Gut microbiota and brain disorders
Brain maturation in early life is shaped by genetic and environmental factors, and disturbances of this process could favor a vulnerability to brain diseases. Our hypothesis is that gut microbiota dysbioses, occurring in postnatal period during gut colonization, or later in life, could impair brain development and functioning and, hence, participate to the pathophysiology of psychiatric disorders such as anxiety and depression.
Our first investigation in the field was based on results showing that GF mice subjected to an acute stress exhibit an exaggerated corticosterone secretion and a reduced anxiety-like behavior, compared with conventional counterparts. We expanded these findings by showing that GF rats also had a greater corticosterone response, but displayed a greater anxiety-like behavior, compared with conventional rats. Following this basic study, our aim was to determine if gut microbiota could contribute to the deleterious effects of chronic stress in early life or later in life. In this regard, experiments with microbiota-controlled rodents subjected to maternal deprivation in childhood or to unpredictable chronic mild stress in adulthood are in progress.
Besides extending our knowledge of the influence of gut microbiota on anxiety and mood disorders induced by various stressful situations, we also aimed at identifying which gut microbiota products could be involved. Several oxidized indoles (called oxindoles) are anxiogenic molecules, and their precursor, indole, originates exclusively from gut microbiota catabolism of tryptophan. On this basis, we hypothesized that a gut microbiota dysbiosis leading to an excessive indole production could participate to the pathophysiology of anxiety and mood disorders. We showed that indole overproduction in the hindgut of rats induced anxiety-like and depressive-like behaviors. In parallel, brain oxindole concentrations increased and the vagus nerve was activated. Thus, a gut microbiota metabolite can signal the brain through autonomic nervous system activation and/or systemic metabolic derivatives, and ultimately induce behavioral impairments.

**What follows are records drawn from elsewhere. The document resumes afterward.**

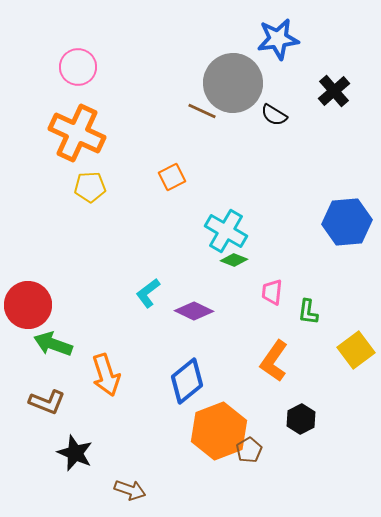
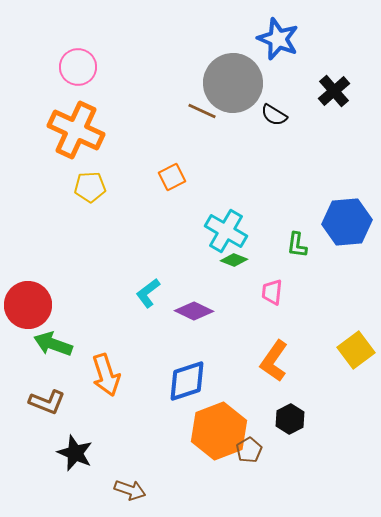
blue star: rotated 30 degrees clockwise
orange cross: moved 1 px left, 3 px up
green L-shape: moved 11 px left, 67 px up
blue diamond: rotated 21 degrees clockwise
black hexagon: moved 11 px left
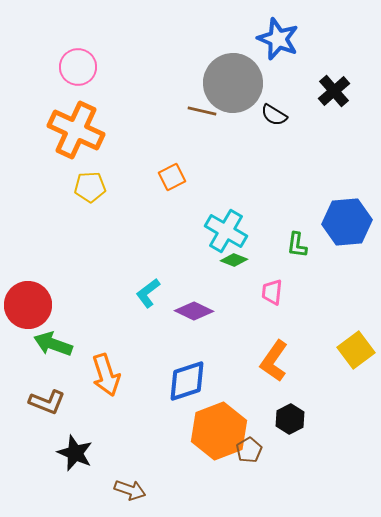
brown line: rotated 12 degrees counterclockwise
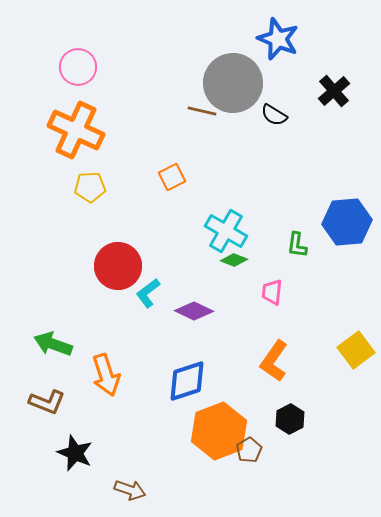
red circle: moved 90 px right, 39 px up
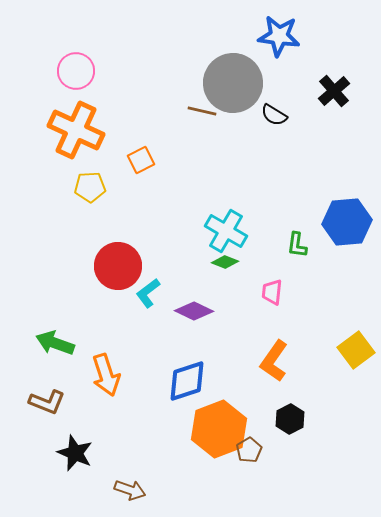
blue star: moved 1 px right, 3 px up; rotated 15 degrees counterclockwise
pink circle: moved 2 px left, 4 px down
orange square: moved 31 px left, 17 px up
green diamond: moved 9 px left, 2 px down
green arrow: moved 2 px right, 1 px up
orange hexagon: moved 2 px up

Those preclinical findings suggest that people whose gut microbiota is highly prone to produce indole could be more likely to develop anxiety and mood disorders. To test this hypothesis, we first addressed the issue of the inter-individual variability of indole production potential in human gut microbiota, in collaboration with E. Maguin and M. Rhimi (INRA, UMR Micalis). In silico investigation of metagenomic data focused on the tnaA gene, which encodes the enzyme catabolizing tryptophan into indole, definitively proved this inter-individual variability.